For such a vision to succeed, however, it must be supported by a basis of sound data and robust scientific inquiry. This is where we move to the world of population health science, which reflects the intellectual case for health. Population health science can help us to quantify the value of a healthier world and the steps it will take to get us there. The moral and aesthetic cases for health reflect the feeling most of us have that a healthier world is indeed better for everyone. The intellectual case supplies the facts that confirm this feeling and help us to see how there is no better investment we can make towards creating a better future than an investment in health.
A healthier world is a better world on several fronts. For example, healthier communities have long been found to be more economically productive. According to the Blue Cross Blue Shield Health Index, which measures health across US counties, top-performing US counties enjoyed incomes about $4,000 higher than the national average, and GDP about $10,000 higher than the national average. Health, happiness, and longevity, which are linked, intersect with the material resources that support greater happiness and health, with higher national incomes supporting higher life satisfaction in countries. Income and wealth, for their part, are deeply and directly linked to health, with greater economic security linked to better physical and mental health. This information reflects the kind of data that support the intellectual case for greater investment not just in healthcare but in creating the conditions that generate healthier populations. Such data also point to the need for investment in health equity. Keeping with the economic example, just as the data paint a clear picture of the link between money and health, they also paint a picture of the deep and growing economic inequality in 21st century. This inequality has significant implications for health, reflecting the need to address the conditions that create health haves and have-nots. It is not enough to pursue a vision that creates “better” conditions for all when better for some means a few extra pennies a week while better for others means tax breaks worth untold millions. We need to pursue a vision of health equity that lifts all boats while acknowledging that some boats need a bigger boost than others and it is on us to provide it, consistent with an approach to health grounded in the best possible data about the world we live in.

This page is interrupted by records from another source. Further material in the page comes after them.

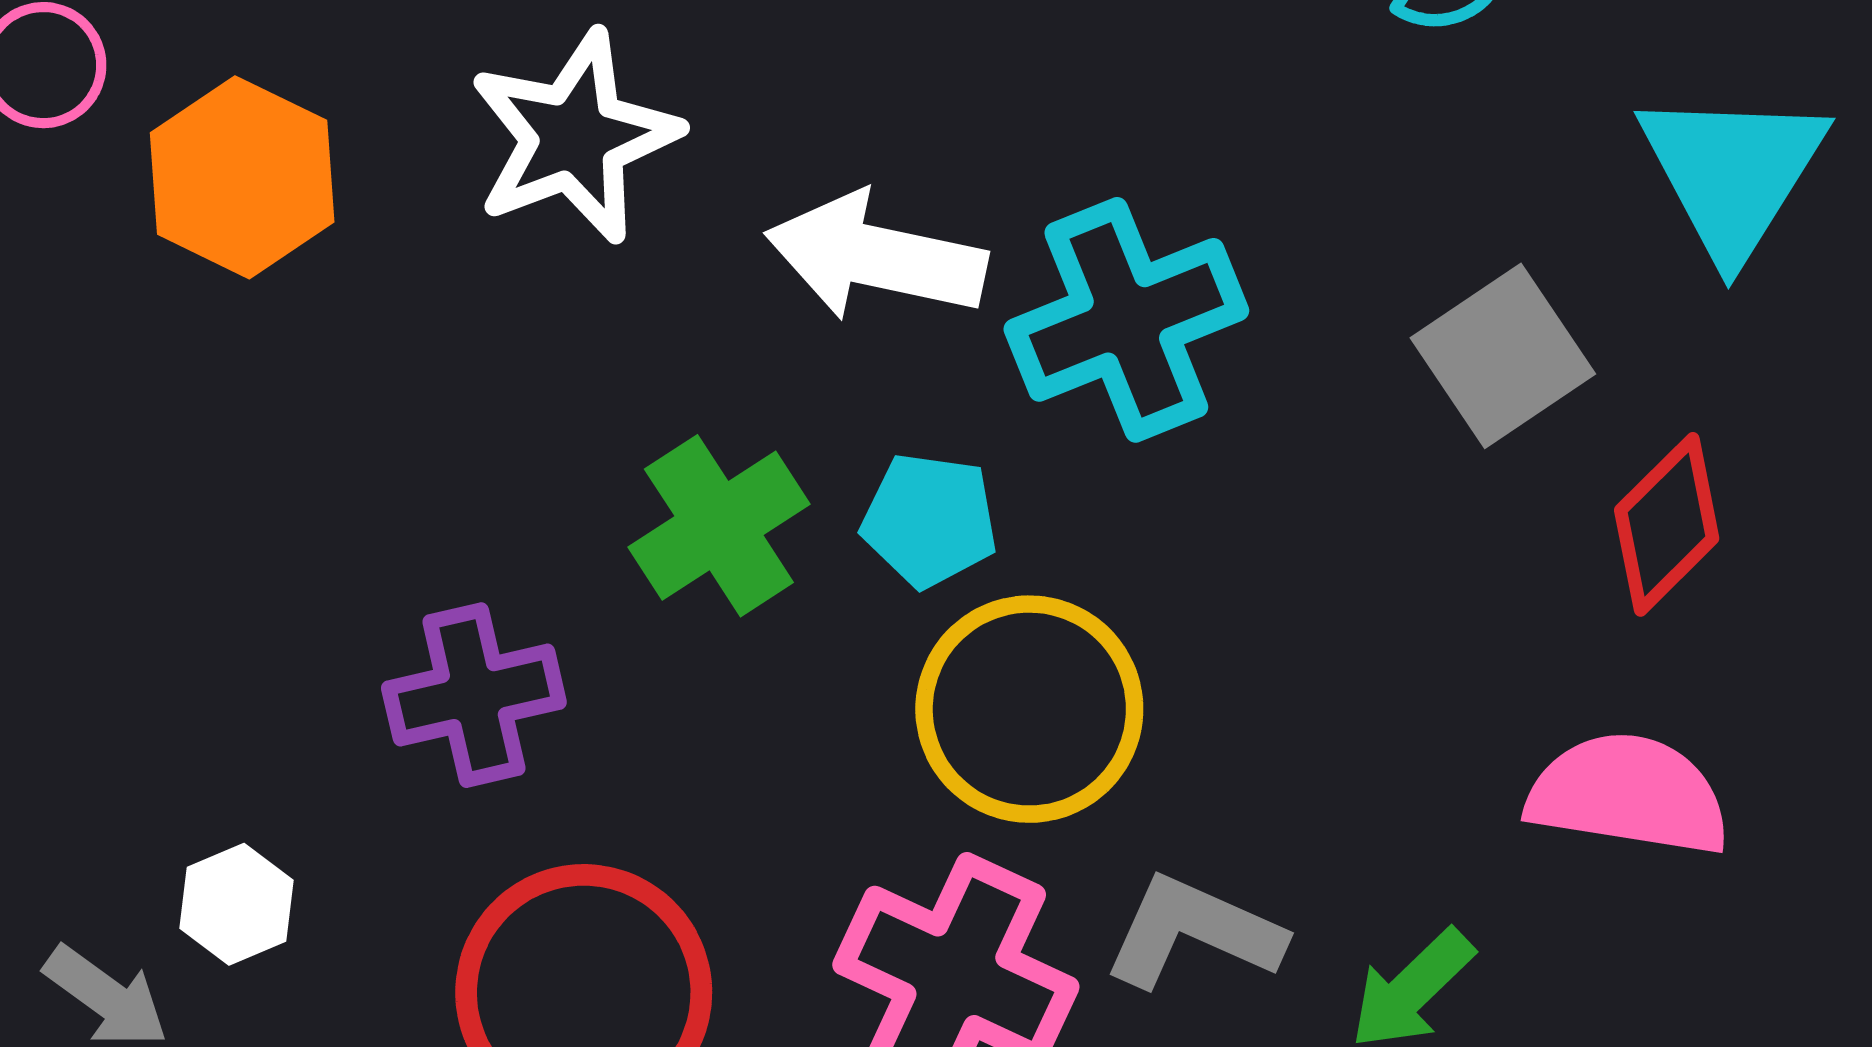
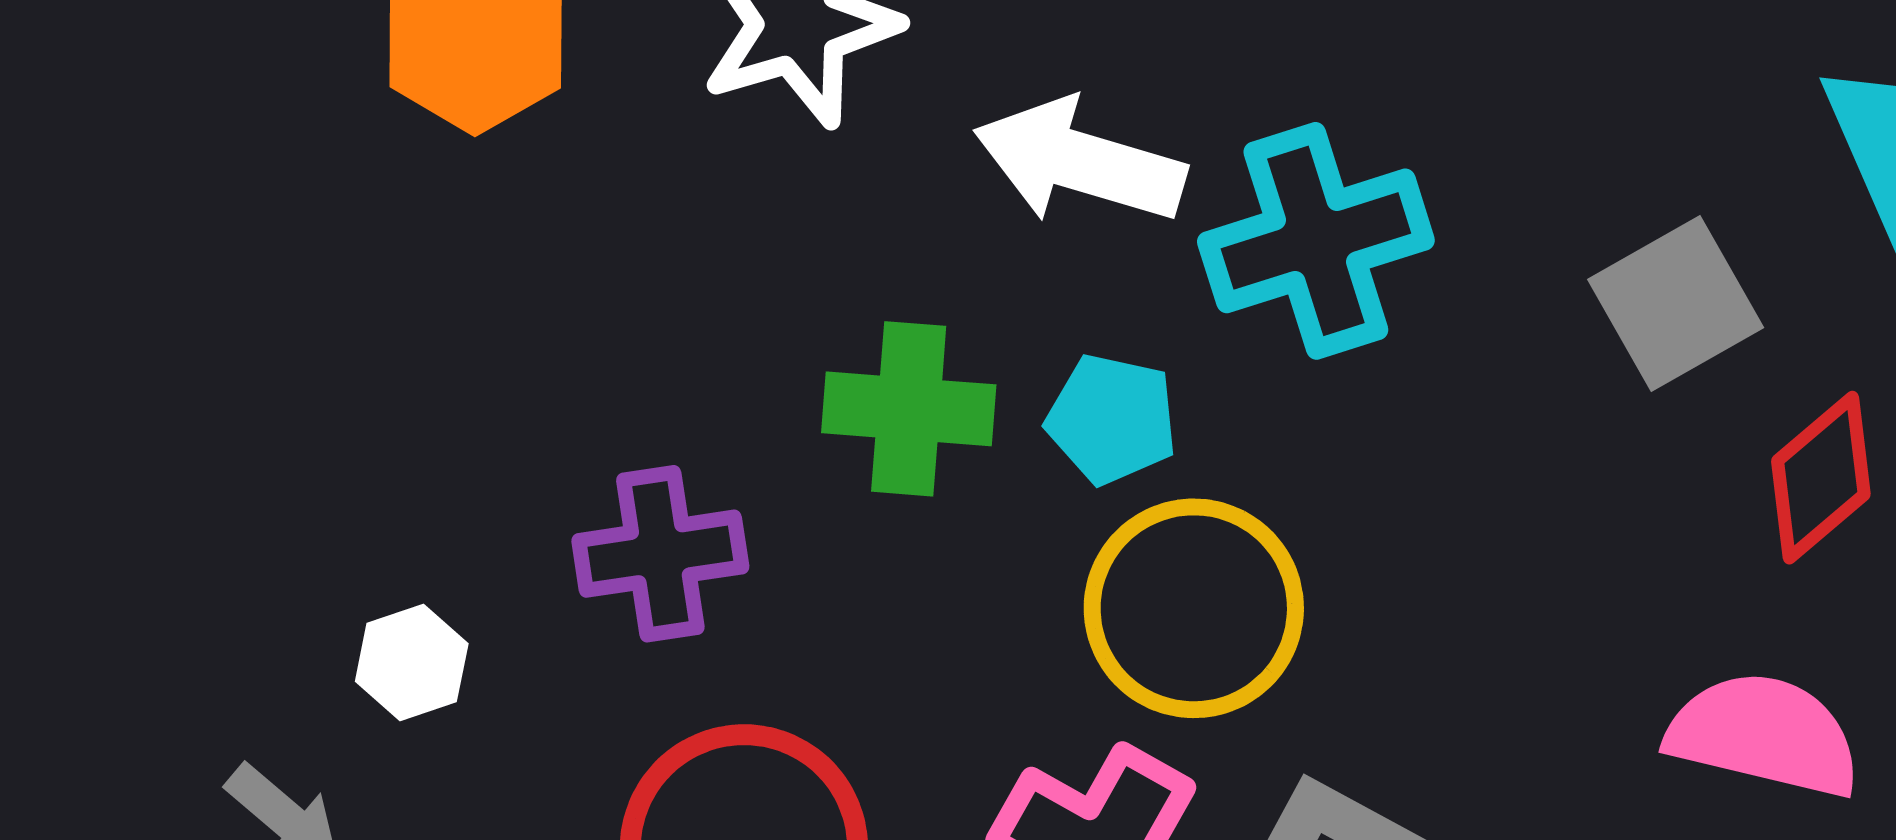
green cross: (719, 526) -> (909, 409), turned 33
white hexagon: (236, 904) -> (412, 663), moved

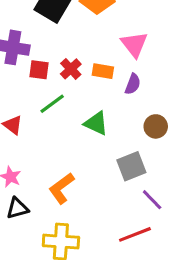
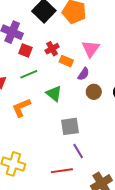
red cross: (71, 69) -> (52, 49), moved
brown circle: (156, 126) -> (94, 92), moved
orange L-shape: (62, 188) -> (21, 108), moved

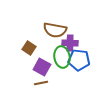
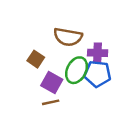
purple cross: (70, 43) -> (98, 53), moved
green ellipse: (62, 57) -> (77, 70), turned 35

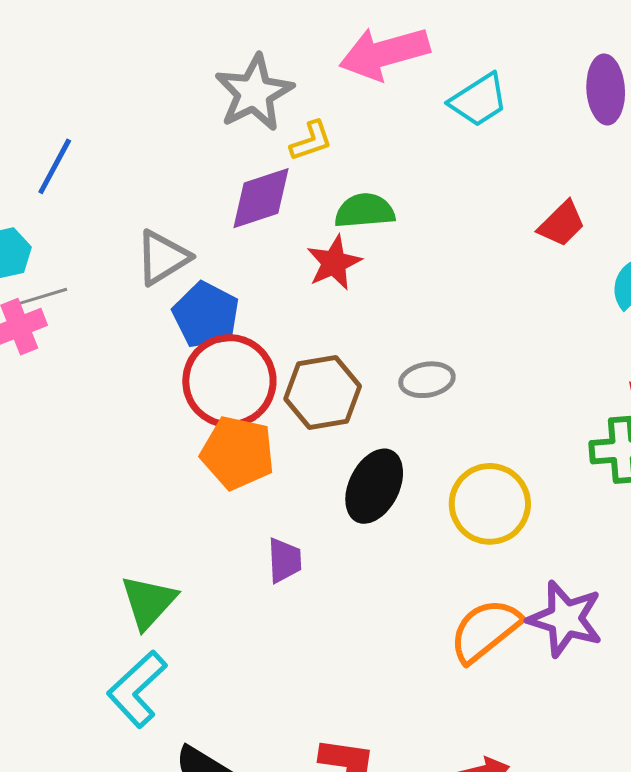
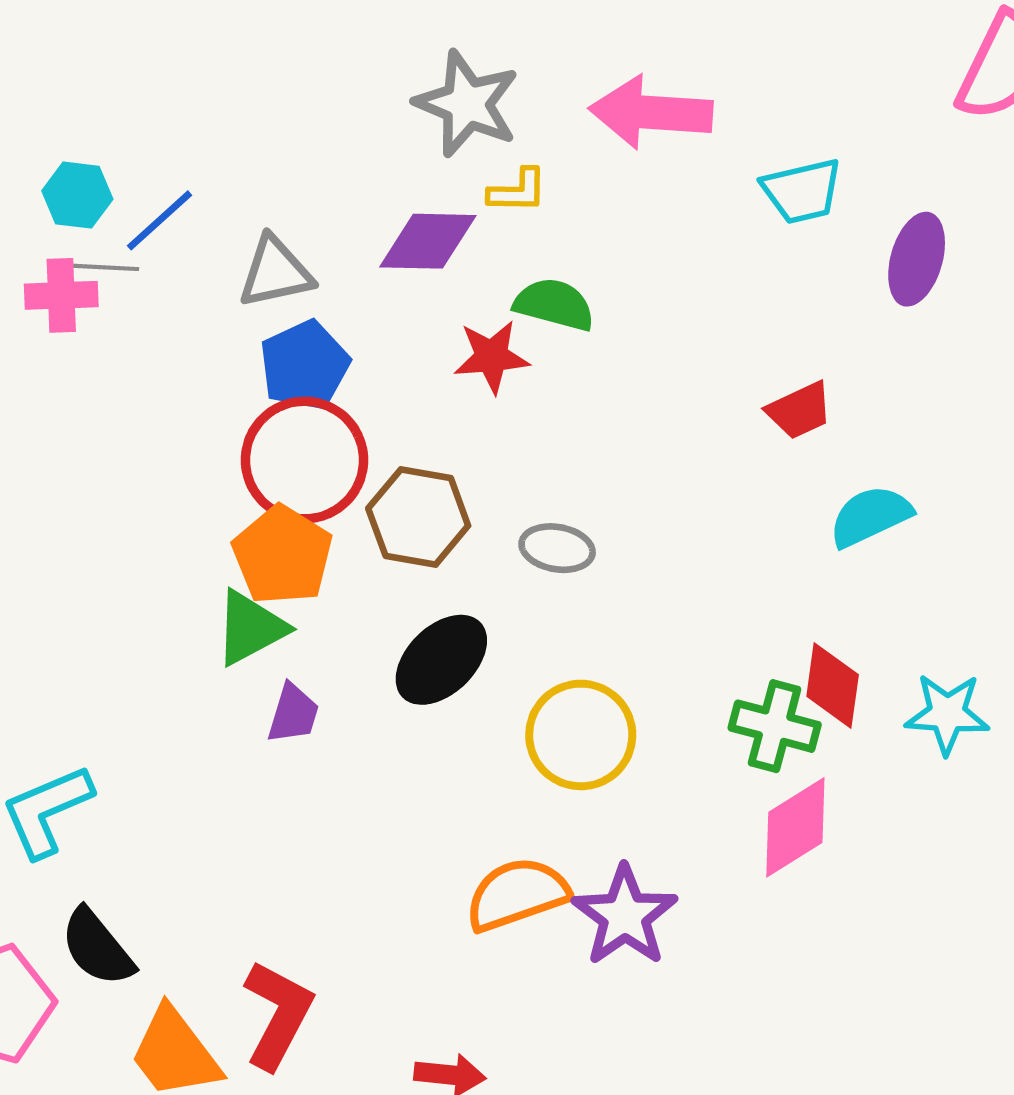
gray star: (254, 93) -> (467, 104), turned 30
cyan trapezoid: (479, 100) -> (802, 191), moved
blue line: (55, 166) -> (159, 220), moved
green triangle: (148, 602) -> (250, 628), moved

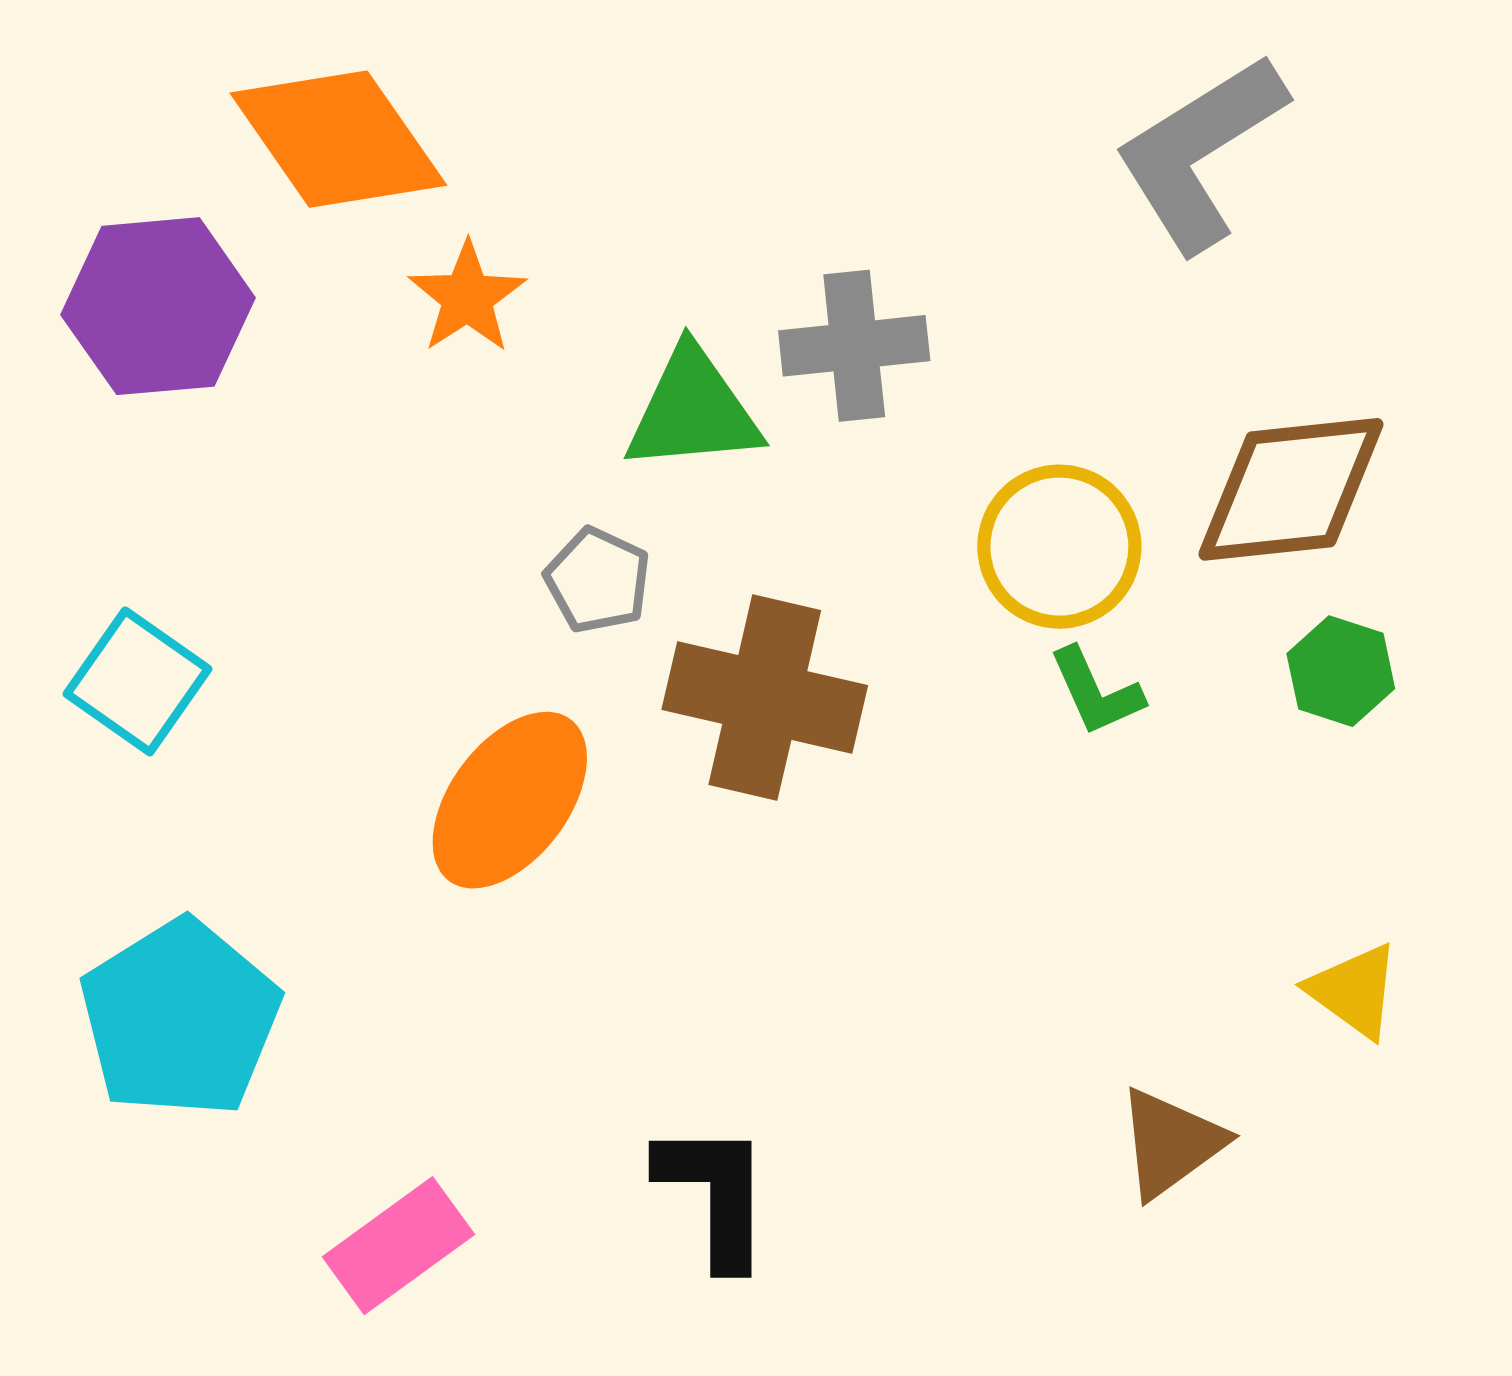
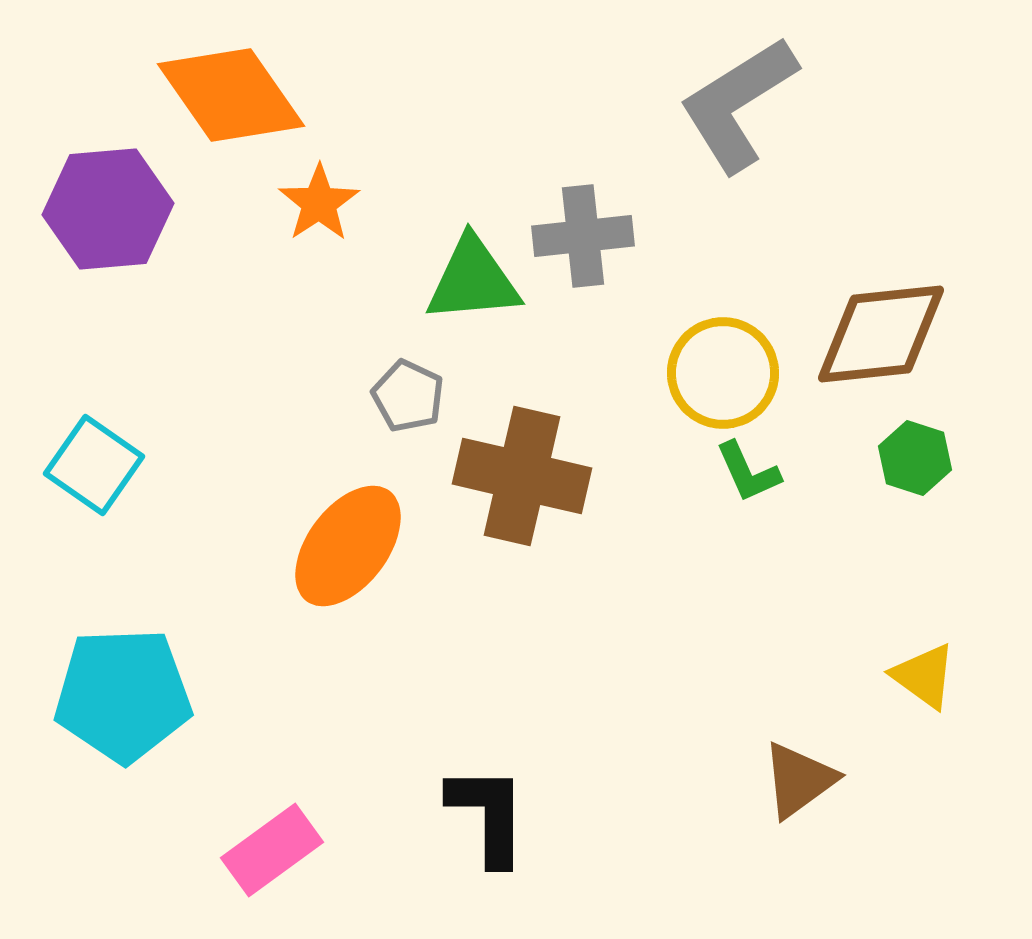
gray L-shape: (1200, 152) -> (738, 104), moved
cyan pentagon: (180, 1018) -> (123, 695), turned 30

At core, our pursuit of a healthier world needs all three of the arguments I have presented here—moral, aesthetic, and intellectual—if it is to be most effective. We owe it to our work to ensure it rests on the strongest possible foundation. This means applying the fullness of all arguments that can be brought to bear on making the case for health. These essays are a small, hopefully helpful, part of trying to build such a foundation.
Excellent essay. Dean Galea is a brilliant writer.
Nobel prize winning economist Joseph Stieglitz writes about the moral challenge to capitalism. He suggests we choose to prioritize generative over exploitative capitalism if we want to focus on the common good. It seems a helpful as guidance for public health priorities to research and compare generative forces or actions and mitigative forces or actions that impact public health.